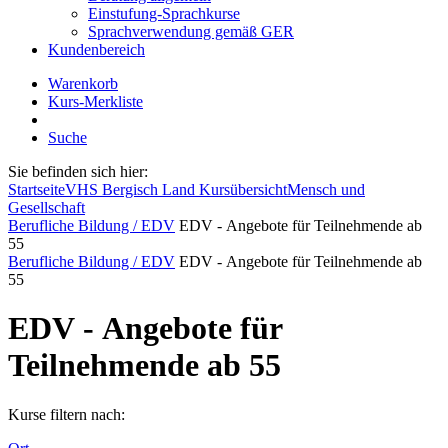
Einstufung-Sprachkurse
Sprachverwendung gemäß GER
Kundenbereich
Warenkorb
Kurs-Merkliste
Suche
Sie befinden sich hier:
Startseite
VHS Bergisch Land Kursübersicht
Mensch und
Gesellschaft
Berufliche Bildung / EDV
EDV - Angebote für Teilnehmende ab
55
Berufliche Bildung / EDV
EDV - Angebote für Teilnehmende ab
55
EDV - Angebote für
Teilnehmende ab 55
Kurse filtern nach:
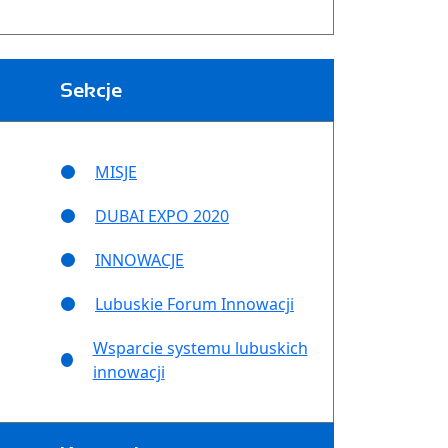
Sekcje
MISJE
DUBAI EXPO 2020
INNOWACJE
Lubuskie Forum Innowacji
Wsparcie systemu lubuskich
innowacji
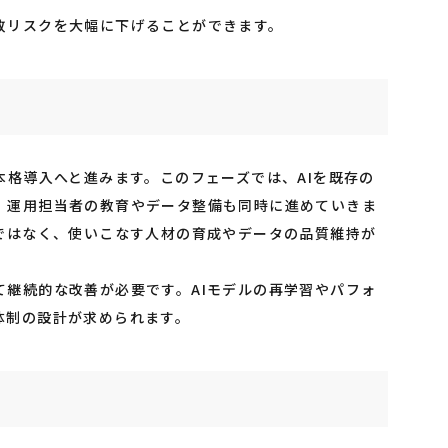
敗リスクを大幅に下げることができます。
本格導入へと進みます。このフェーズでは、AIを既存の
、運用担当者の教育やデータ整備も同時に進めていきま
のではなく、使いこなす人材の育成やデータの品質維持が
て継続的な改善が必要です。AIモデルの再学習やパフォ
体制の設計が求められます。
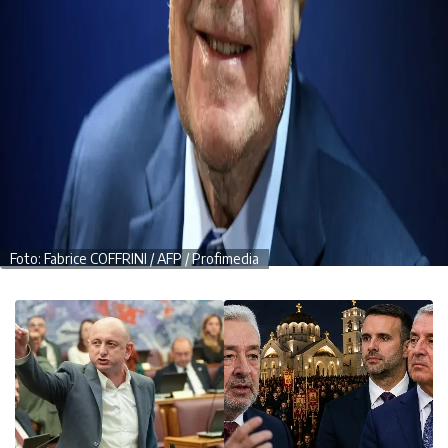
Foto: Fabrice COFFRINI / AFP / Profimedia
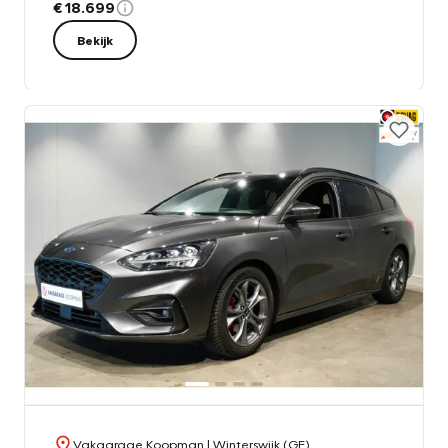
€ 18.699
Bekijk
Vakgarage Koopman
| Winterswijk (GE)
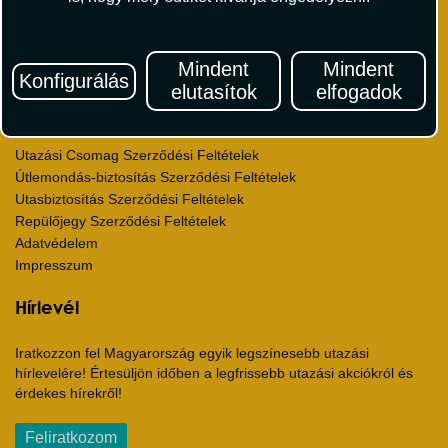
Sajtószoba
Viszonteladás
Karrier
Mindent
Mindent
Pályázatok
Konfigurálás
elutasítok
elfogadok
Elismerések és díjak
Környezettudatosság
Utazási Csomag Szerződési Feltételek
Útlemondás-biztosítás Szerződési Feltételek
Utasbiztosítás Szerződési Feltételek
Repülőjegy Szerződési Feltételek
Adatvédelem
Impresszum
Hírlevél
Iratkozzon fel Magyarország egyik legszínesebb utazási
hírlevelére! Értesüljön időben a legfrissebb utazási akciókról és
érdekes hírekről!
Feliratkozom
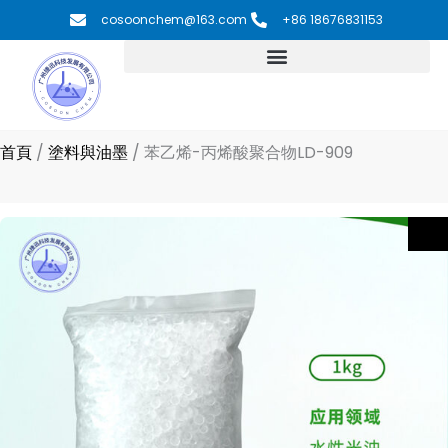
跳
cosoonchem@163.com
+86 18676831153
至
主
要
內
容
首頁
/
塗料與油墨
/
苯乙烯-丙烯酸聚合物LD-909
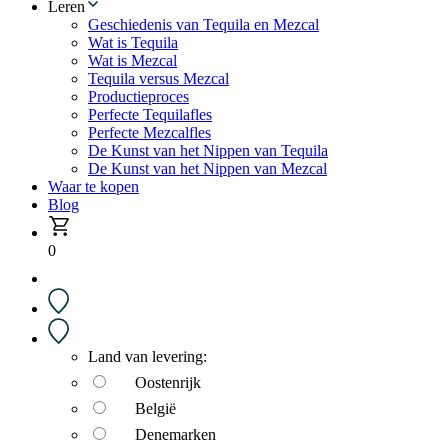
Leren
Geschiedenis van Tequila en Mezcal
Wat is Tequila
Wat is Mezcal
Tequila versus Mezcal
Productieproces
Perfecte Tequilafles
Perfecte Mezcalfles
De Kunst van het Nippen van Tequila
De Kunst van het Nippen van Mezcal
Waar te kopen
Blog
0
Land van levering:
Oostenrijk
België
Denemarken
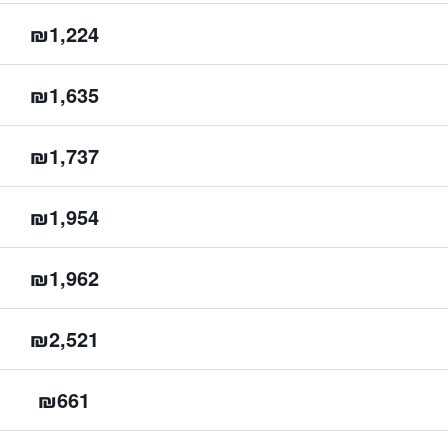
₪1,224
₪1,635
₪1,737
₪1,954
₪1,962
₪2,521
₪661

**Activity**
Restate each record from above word for word, excluding any picture it holds.

**Answer to this exercise**
Einstufung-Sprachkurse
Sprachverwendung gemäß GER
Kundenbereich
Warenkorb
Kurs-Merkliste
Suche
Sie befinden sich hier:
Startseite
VHS Bergisch Land Kursübersicht
Mensch und
Gesellschaft
Berufliche Bildung / EDV
EDV - Angebote für Teilnehmende ab
55
Berufliche Bildung / EDV
EDV - Angebote für Teilnehmende ab
55
EDV - Angebote für
Teilnehmende ab 55
Kurse filtern nach:
Sekcje
MISJE
DUBAI EXPO 2020
INNOWACJE
Lubuskie Forum Innowacji
Wsparcie systemu lubuskich
innowacji
敗リスクを大幅に下げることができます。
本格導入へと進みます。このフェーズでは、AIを既存の
、運用担当者の教育やデータ整備も同時に進めていきま
のではなく、使いこなす人材の育成やデータの品質維持が
て継続的な改善が必要です。AIモデルの再学習やパフォ
体制の設計が求められます。
Foto: Fabrice COFFRINI / AFP / Profimedia
€ 18.699
Bekijk
Vakgarage Koopman
| Winterswijk (GE)
Sajtószoba
Viszonteladás
Karrier
Mindent
Mindent
Pályázatok
Konfigurálás
elutasítok
elfogadok
Elismerések és díjak
Környezettudatosság
Utazási Csomag Szerződési Feltételek
Útlemondás-biztosítás Szerződési Feltételek
Utasbiztosítás Szerződési Feltételek
Repülőjegy Szerződési Feltételek
Adatvédelem
Impresszum
Hírlevél
Iratkozzon fel Magyarország egyik legszínesebb utazási
hírlevelére! Értesüljön időben a legfrissebb utazási akciókról és
érdekes hírekről!
Feliratkozom
跳
cosoonchem@163.com
+86 18676831153
至
主
要
內
容
首頁
/
塗料與油墨
/
苯乙烯-丙烯酸聚合物LD-909
Leren
Geschiedenis van Tequila en Mezcal
Wat is Tequila
Wat is Mezcal
Tequila versus Mezcal
Productieproces
Perfecte Tequilafles
Perfecte Mezcalfles
De Kunst van het Nippen van Tequila
De Kunst van het Nippen van Mezcal
Waar te kopen
Blog
0
Land van levering:
Oostenrijk
België
Denemarken
₪1,224
₪1,635
₪1,737
₪1,954
₪1,962
₪2,521
₪661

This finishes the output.